What lines of the material hold the string "Limburg"? Pull each of them out.
::: INPUT DATA :::
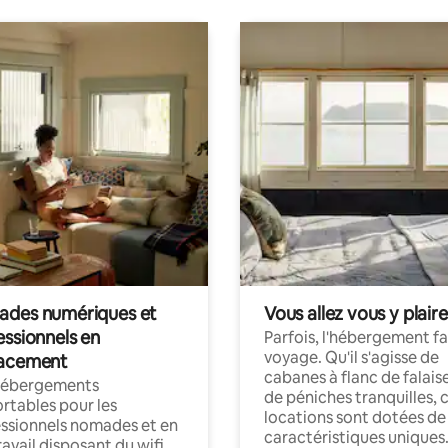
des numériques et
Vous allez vous y plaire
essionnels en
Parfois, l'hébergement fai
voyage. Qu'il s'agisse de
acement
cabanes à flanc de falais
hébergements
de péniches tranquilles, 
rtables pour les
locations sont dotées de
ssionnels nomades et en
caractéristiques uniques
ravail disposant du wifi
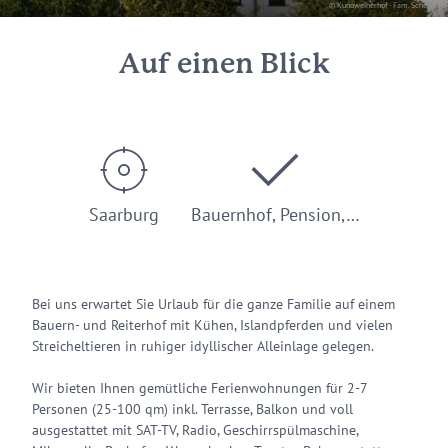
© Kunoweiherhof - Fam. Scheuer
Auf einen Blick
Saarburg
Bauernhof, Pension,…
Bei uns erwartet Sie Urlaub für die ganze Familie auf einem
Bauern- und Reiterhof mit Kühen, Islandpferden und vielen
Streicheltieren in ruhiger idyllischer Alleinlage gelegen.
Wir bieten Ihnen gemütliche Ferienwohnungen für 2-7
Personen (25-100 qm) inkl. Terrasse, Balkon und voll
ausgestattet mit SAT-TV, Radio, Geschirrspülmaschine,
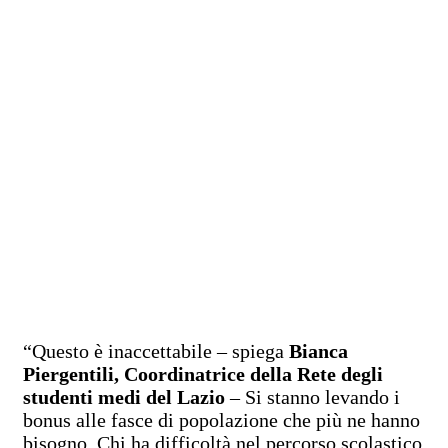
“Questo è inaccettabile – spiega
Bianca
Piergentili, Coordinatrice della Rete degli
studenti medi del Lazio
– Si stanno levando i
bonus alle fasce di popolazione che più ne hanno
bisogno. Chi ha difficoltà nel percorso scolastico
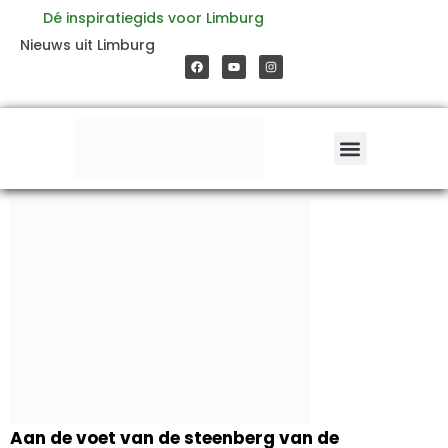
Ga
Dé inspiratiegids voor Limburg
F
Y
I
Nieuws uit Limburg
a
o
n
naar
c
u
s
e
t
t
b
u
a
o
b
g
de
o
e
r
k
a
m
inhoud
Aan de voet van de steenberg van de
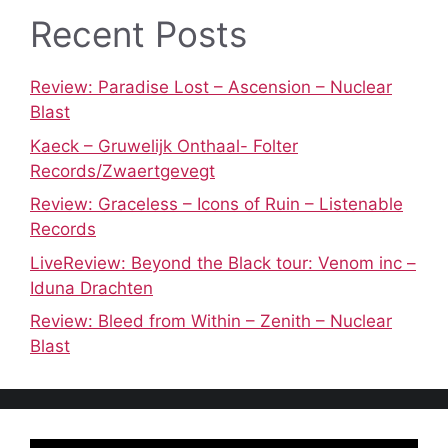
Recent Posts
Review: Paradise Lost – Ascension – Nuclear
Blast
Kaeck – Gruwelijk Onthaal- Folter
Records/Zwaertgevegt
Review: Graceless – Icons of Ruin – Listenable
Records
LiveReview: Beyond the Black tour: Venom inc –
Iduna Drachten
Review: Bleed from Within – Zenith – Nuclear
Blast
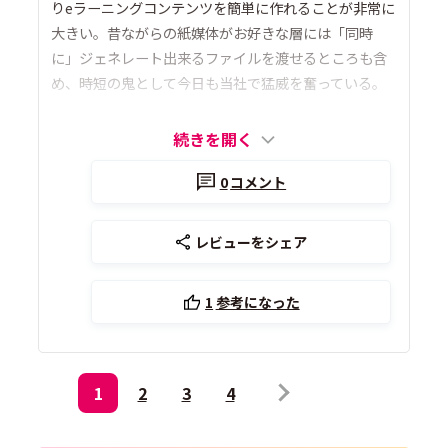
りeラーニングコンテンツを簡単に作れることが非常に
大きい。昔ながらの紙媒体がお好きな層には「同時
に」ジェネレート出来るファイルを渡せるところも含
め、時短の鬼として今日も当社で猛威を奮っている。
続きを開く
0
コメント
レビューをシェア
1
参考になった
1
2
3
4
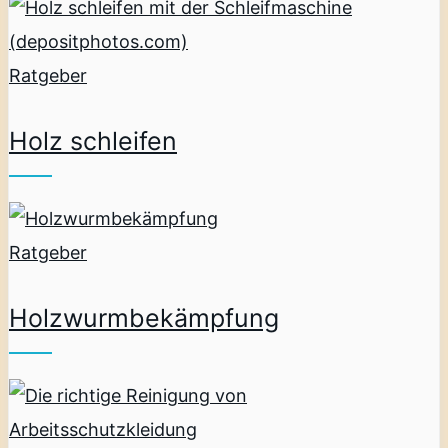
Ratgeber
Holz schleifen
Ratgeber
Holzwurmbekämpfung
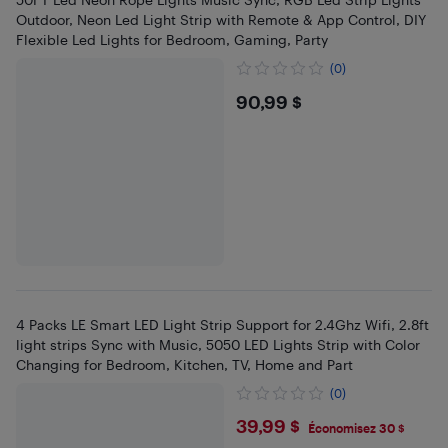
Outdoor, Neon Led Light Strip with Remote & App Control, DIY
Flexible Led Lights for Bedroom, Gaming, Party
(0)
$90.99
90,99 $
4 Packs LE Smart LED Light Strip Support for 2.4Ghz Wifi, 2.8ft
light strips Sync with Music, 5050 LED Lights Strip with Color
Changing for Bedroom, Kitchen, TV, Home and Part
(0)
$39.99
39,99 $
Économisez 30 $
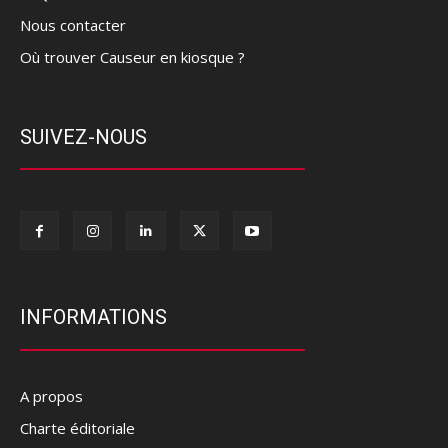
Nous contacter
Où trouver Causeur en kiosque ?
SUIVEZ-NOUS
INFORMATIONS
A propos
Charte éditoriale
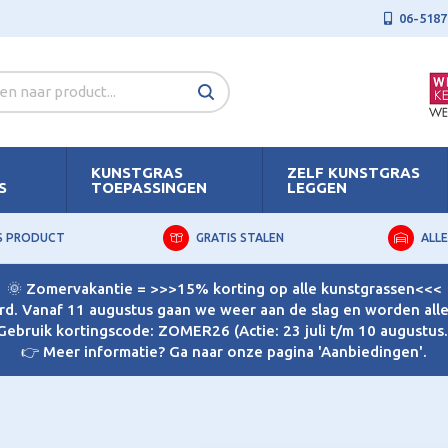
06-5187
KUNSTGRAS
ZELF KUNSTGRAS
S
TOEPASSINGEN
LEGGEN
S PRODUCT
GRATIS STALEN
ALLE
🌞 Zomervakantie = >>>15% korting op alle kunstgrassen<<<
d. Vanaf 11 augustus gaan we weer aan de slag en worden alle 
Gebruik kortingscode: ZOMER26 (Actie: 23 juli t/m 10 augustus.
👉 Meer informatie? Ga naar onze pagina 'Aanbiedingen'.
:::
» **ANSWER AREA**:
Dé inspiratiegids voor Limburg
Nieuws uit Limburg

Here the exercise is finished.